» EXERCISE OBJECTIVE
Reprint each record exactly. Pictures are not reprinted.

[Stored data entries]
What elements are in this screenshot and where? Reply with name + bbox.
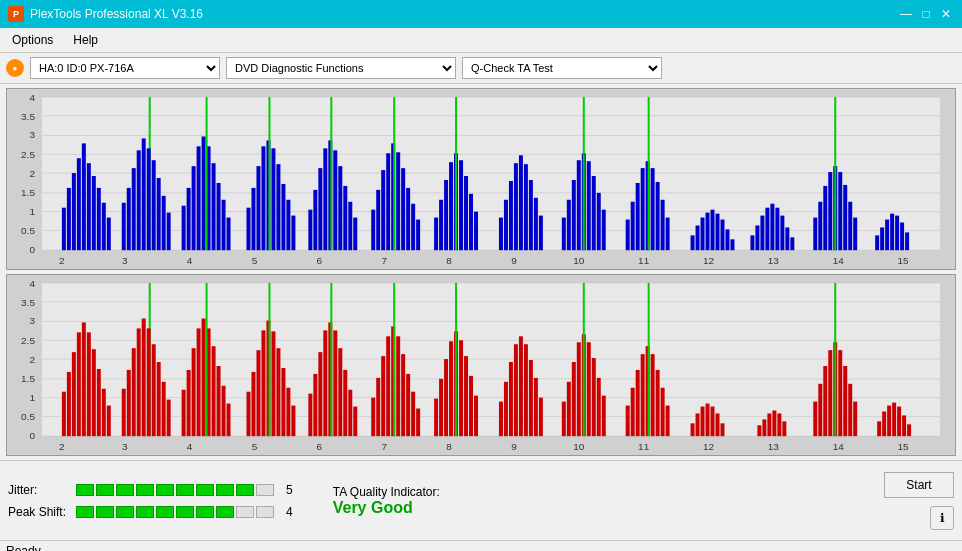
svg-text:2: 2 <box>29 354 35 365</box>
svg-rect-48 <box>217 183 221 250</box>
svg-text:11: 11 <box>638 255 650 266</box>
svg-rect-247 <box>371 398 375 437</box>
info-button[interactable]: ℹ <box>930 506 954 530</box>
close-button[interactable]: ✕ <box>938 6 954 22</box>
svg-rect-155 <box>890 214 894 251</box>
svg-rect-158 <box>905 232 909 250</box>
svg-rect-232 <box>281 368 285 436</box>
svg-rect-206 <box>132 348 136 436</box>
svg-rect-133 <box>750 235 754 250</box>
start-button[interactable]: Start <box>884 472 954 498</box>
svg-text:4: 4 <box>187 255 193 266</box>
svg-rect-92 <box>469 194 473 250</box>
svg-rect-154 <box>885 220 889 251</box>
svg-rect-228 <box>261 330 265 436</box>
svg-rect-258 <box>434 399 438 437</box>
svg-text:1.5: 1.5 <box>21 187 35 198</box>
svg-rect-102 <box>534 198 538 250</box>
svg-rect-95 <box>499 218 503 251</box>
svg-rect-199 <box>92 349 96 436</box>
svg-rect-276 <box>539 398 543 437</box>
svg-text:2.5: 2.5 <box>21 335 35 346</box>
svg-rect-125 <box>696 225 700 250</box>
svg-rect-264 <box>464 356 468 436</box>
svg-rect-83 <box>416 220 420 251</box>
svg-rect-252 <box>396 336 400 436</box>
peak-shift-meter <box>76 506 274 518</box>
menu-help[interactable]: Help <box>69 31 102 49</box>
svg-rect-110 <box>592 176 596 250</box>
svg-rect-195 <box>72 352 76 436</box>
svg-rect-37 <box>152 160 156 250</box>
svg-rect-292 <box>651 354 655 436</box>
maximize-button[interactable]: □ <box>918 6 934 22</box>
svg-rect-241 <box>333 330 337 436</box>
svg-rect-272 <box>519 336 523 436</box>
svg-rect-217 <box>197 328 201 436</box>
menu-options[interactable]: Options <box>8 31 57 49</box>
svg-rect-174 <box>42 283 940 436</box>
svg-rect-288 <box>631 388 635 436</box>
svg-rect-254 <box>406 374 410 436</box>
svg-rect-23 <box>77 158 81 250</box>
svg-rect-318 <box>853 402 857 437</box>
svg-rect-136 <box>765 208 769 251</box>
svg-rect-313 <box>828 350 832 436</box>
svg-rect-54 <box>256 166 260 250</box>
test-select[interactable]: Q-Check TA Test <box>462 57 662 79</box>
svg-rect-196 <box>77 332 81 436</box>
svg-rect-85 <box>434 218 438 251</box>
svg-rect-304 <box>757 425 761 436</box>
svg-rect-222 <box>222 386 226 436</box>
svg-rect-289 <box>636 370 640 436</box>
svg-rect-249 <box>381 356 385 436</box>
svg-rect-143 <box>818 202 822 250</box>
svg-text:5: 5 <box>252 255 258 266</box>
svg-rect-112 <box>602 210 606 251</box>
svg-rect-218 <box>202 319 206 437</box>
svg-rect-156 <box>895 216 899 251</box>
svg-rect-256 <box>416 409 420 437</box>
svg-rect-52 <box>246 208 250 251</box>
svg-rect-57 <box>271 148 275 250</box>
svg-rect-138 <box>775 208 779 251</box>
svg-rect-237 <box>313 374 317 436</box>
svg-rect-142 <box>813 218 817 251</box>
drive-select[interactable]: HA:0 ID:0 PX-716A <box>30 57 220 79</box>
svg-rect-69 <box>338 166 342 250</box>
svg-rect-209 <box>147 328 151 436</box>
svg-rect-210 <box>152 344 156 436</box>
svg-rect-225 <box>246 392 250 437</box>
svg-rect-263 <box>459 340 463 436</box>
svg-rect-26 <box>92 176 96 250</box>
start-button-area: Start ℹ <box>884 472 954 530</box>
svg-text:11: 11 <box>638 441 650 452</box>
minimize-button[interactable]: — <box>898 6 914 22</box>
svg-rect-55 <box>261 146 265 250</box>
function-select[interactable]: DVD Diagnostic Functions <box>226 57 456 79</box>
svg-rect-61 <box>291 216 295 251</box>
svg-rect-31 <box>122 203 126 250</box>
svg-rect-53 <box>251 188 255 250</box>
svg-rect-105 <box>567 200 571 250</box>
svg-rect-49 <box>222 200 226 250</box>
svg-rect-75 <box>376 190 380 250</box>
svg-rect-127 <box>706 213 710 251</box>
svg-rect-128 <box>711 210 715 251</box>
svg-text:15: 15 <box>898 255 910 266</box>
svg-rect-324 <box>897 407 901 437</box>
status-bar: Ready <box>0 540 962 551</box>
svg-rect-59 <box>281 184 285 250</box>
svg-rect-28 <box>102 203 106 250</box>
svg-rect-211 <box>157 362 161 436</box>
svg-rect-243 <box>343 370 347 436</box>
svg-rect-287 <box>626 406 630 437</box>
svg-rect-294 <box>661 388 665 436</box>
svg-rect-278 <box>567 382 571 436</box>
svg-rect-274 <box>529 360 533 436</box>
title-bar-left: P PlexTools Professional XL V3.16 <box>8 6 203 22</box>
menu-bar: Options Help <box>0 28 962 53</box>
svg-text:2: 2 <box>29 168 35 179</box>
svg-rect-269 <box>504 382 508 436</box>
svg-rect-273 <box>524 344 528 436</box>
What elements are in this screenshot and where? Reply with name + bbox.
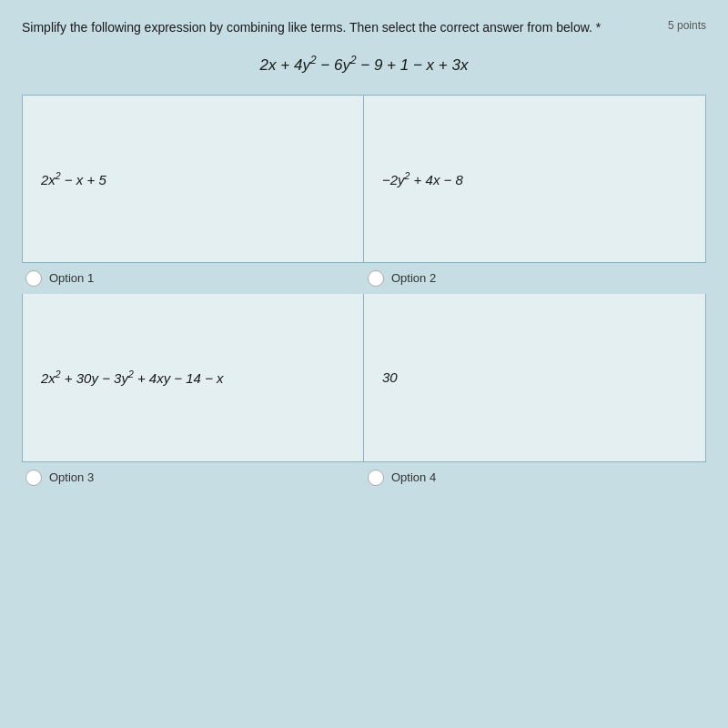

» TASK RESPONSE
What elements are in this screenshot and where? Reply with name + bbox.
svg-text:2: 2 <box>29 354 35 365</box>
svg-rect-48 <box>217 183 221 250</box>
svg-text:11: 11 <box>638 255 650 266</box>
svg-rect-247 <box>371 398 375 437</box>
info-button[interactable]: ℹ <box>930 506 954 530</box>
close-button[interactable]: ✕ <box>938 6 954 22</box>
svg-rect-155 <box>890 214 894 251</box>
svg-rect-158 <box>905 232 909 250</box>
svg-rect-232 <box>281 368 285 436</box>
svg-rect-206 <box>132 348 136 436</box>
svg-rect-133 <box>750 235 754 250</box>
start-button[interactable]: Start <box>884 472 954 498</box>
svg-text:4: 4 <box>187 255 193 266</box>
svg-rect-92 <box>469 194 473 250</box>
svg-rect-154 <box>885 220 889 251</box>
svg-rect-228 <box>261 330 265 436</box>
svg-rect-258 <box>434 399 438 437</box>
svg-text:1.5: 1.5 <box>21 187 35 198</box>
svg-rect-102 <box>534 198 538 250</box>
svg-rect-95 <box>499 218 503 251</box>
svg-rect-199 <box>92 349 96 436</box>
svg-rect-276 <box>539 398 543 437</box>
svg-text:2.5: 2.5 <box>21 335 35 346</box>
svg-rect-125 <box>696 225 700 250</box>
svg-rect-264 <box>464 356 468 436</box>
svg-rect-83 <box>416 220 420 251</box>
svg-rect-252 <box>396 336 400 436</box>
peak-shift-meter <box>76 506 274 518</box>
menu-help[interactable]: Help <box>69 31 102 49</box>
svg-rect-110 <box>592 176 596 250</box>
svg-rect-195 <box>72 352 76 436</box>
svg-rect-37 <box>152 160 156 250</box>
svg-rect-292 <box>651 354 655 436</box>
maximize-button[interactable]: □ <box>918 6 934 22</box>
svg-rect-241 <box>333 330 337 436</box>
svg-rect-272 <box>519 336 523 436</box>
svg-rect-217 <box>197 328 201 436</box>
menu-options[interactable]: Options <box>8 31 57 49</box>
svg-rect-174 <box>42 283 940 436</box>
svg-rect-288 <box>631 388 635 436</box>
svg-rect-254 <box>406 374 410 436</box>
svg-rect-23 <box>77 158 81 250</box>
svg-rect-318 <box>853 402 857 437</box>
svg-rect-136 <box>765 208 769 251</box>
svg-rect-313 <box>828 350 832 436</box>
svg-rect-54 <box>256 166 260 250</box>
test-select[interactable]: Q-Check TA Test <box>462 57 662 79</box>
svg-rect-196 <box>77 332 81 436</box>
svg-rect-85 <box>434 218 438 251</box>
svg-rect-304 <box>757 425 761 436</box>
svg-rect-222 <box>222 386 226 436</box>
svg-rect-289 <box>636 370 640 436</box>
svg-rect-249 <box>381 356 385 436</box>
svg-rect-143 <box>818 202 822 250</box>
svg-text:5: 5 <box>252 255 258 266</box>
svg-rect-112 <box>602 210 606 251</box>
svg-rect-218 <box>202 319 206 437</box>
svg-rect-156 <box>895 216 899 251</box>
svg-rect-256 <box>416 409 420 437</box>
svg-rect-52 <box>246 208 250 251</box>
svg-rect-57 <box>271 148 275 250</box>
svg-rect-138 <box>775 208 779 251</box>
svg-rect-237 <box>313 374 317 436</box>
svg-rect-142 <box>813 218 817 251</box>
drive-select[interactable]: HA:0 ID:0 PX-716A <box>30 57 220 79</box>
svg-rect-69 <box>338 166 342 250</box>
svg-rect-209 <box>147 328 151 436</box>
svg-rect-210 <box>152 344 156 436</box>
svg-rect-225 <box>246 392 250 437</box>
svg-rect-263 <box>459 340 463 436</box>
svg-rect-26 <box>92 176 96 250</box>
start-button-area: Start ℹ <box>884 472 954 530</box>
svg-text:11: 11 <box>638 441 650 452</box>
minimize-button[interactable]: — <box>898 6 914 22</box>
svg-rect-55 <box>261 146 265 250</box>
function-select[interactable]: DVD Diagnostic Functions <box>226 57 456 79</box>
svg-rect-61 <box>291 216 295 251</box>
svg-rect-31 <box>122 203 126 250</box>
svg-rect-53 <box>251 188 255 250</box>
svg-rect-105 <box>567 200 571 250</box>
svg-rect-49 <box>222 200 226 250</box>
svg-rect-75 <box>376 190 380 250</box>
svg-rect-127 <box>706 213 710 251</box>
svg-rect-128 <box>711 210 715 251</box>
svg-text:15: 15 <box>898 255 910 266</box>
svg-rect-324 <box>897 407 901 437</box>
status-bar: Ready <box>0 540 962 551</box>
svg-rect-59 <box>281 184 285 250</box>
svg-rect-28 <box>102 203 106 250</box>
svg-rect-211 <box>157 362 161 436</box>
svg-rect-243 <box>343 370 347 436</box>
svg-rect-287 <box>626 406 630 437</box>
svg-rect-294 <box>661 388 665 436</box>
svg-rect-278 <box>567 382 571 436</box>
svg-rect-274 <box>529 360 533 436</box>
title-bar-left: P PlexTools Professional XL V3.16 <box>8 6 203 22</box>
menu-bar: Options Help <box>0 28 962 53</box>
svg-text:2: 2 <box>29 168 35 179</box>
svg-rect-269 <box>504 382 508 436</box>
svg-rect-273 <box>524 344 528 436</box>
What elements are in this screenshot and where? Reply with name + bbox.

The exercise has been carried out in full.